Problem with half-closure related to connection-reset in Java 11

Norman Maurer norman.maurer at googlemail.com
Fri Jun 1 12:38:39 UTC 2018



> On 1. Jun 2018, at 14:13, Alan Bateman <Alan.Bateman at oracle.com> wrote:
> 
> On 01/06/2018 10:21, Florian Weimer wrote:
>> On 05/29/2018 04:26 PM, Norman Maurer wrote:
>>> Yes thats what I am saying… I think if a write fails due a connection-reset a read should still be possible until we are told by the OS that we also hit an error here.
>> 
>> Are there implementations where the kernel does *not* zap the read buffer when it receives an RST segment?  (Except perhaps Solaris, as mentioned further down the thread.)
> I can't say for sure whether the kernels actually drop the socket buffer or not. For the scenario, the connection reset is reported when writing and on both Linux and macOS you can read the previously received bytes in the socket buffer.

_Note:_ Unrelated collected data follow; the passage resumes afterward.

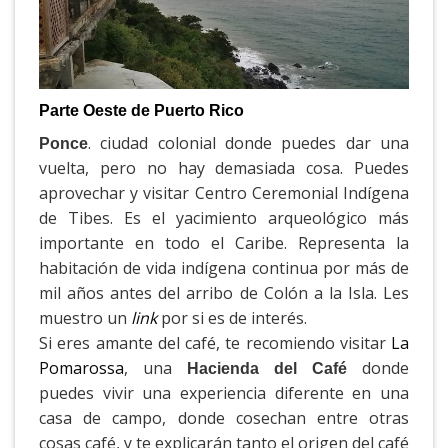
Parte Oeste de Puerto Rico
. ciudad colonial donde puedes dar una
Ponce
vuelta, pero no hay demasiada cosa. Puedes
aprovechar y visitar Centro Ceremonial Indígena
de Tibes. Es el yacimiento arqueológico más
importante en todo el Caribe. Representa la
habitación de vida indígena continua por más de
mil años antes del arribo de Colón a la Isla. Les
muestro un
link
por si es de interés.
Si eres amante del café, te recomiendo visitar
La
Pomarossa
, una
donde
Hacienda del Café
puedes vivir una experiencia diferente en una
casa de campo, donde cosechan entre otras
cosas café, y te explicarán tanto el origen del café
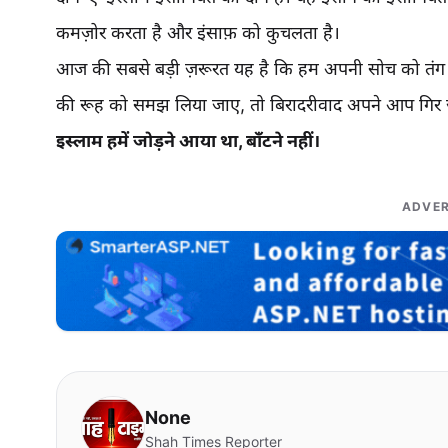
कमज़ोर करता है और इंसाफ़ को कुचलता है।
आज की सबसे बड़ी ज़रूरत यह है कि हम अपनी सोच को तंग द
की रूह को समझ लिया जाए, तो बिरादरीवाद अपने आप गिर
इस्लाम हमें जोड़ने आया था, बाँटने नहीं।
ADVER
None
Shah Times Reporter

Solaris behavior is a bit different due to the way that it reports network issues. Windows does not allow reading the bytes, it errors immediately. It's surprising to hear about a test that depend on such behavior but these are the types of things that come up when changing things in this area.
> 
> -Alan


All I was saying when I reported this issue was that I think there is a behaviour change and we should preserve the old behaviour and just delegate to the OS, which will report an error anyway at some point. IMHO the wrapper around bsd sockets should be as “small” as possible. 

Maybe you are right and the test in question is not something that makes sense in general but we had users in the past that complained when we closed the reading side without draining the socket when an error on the writing side happened. This was when we did some changes to not do so in Netty (by ourselves) and added the test. 

Just to give you a bit of background, hope it helps.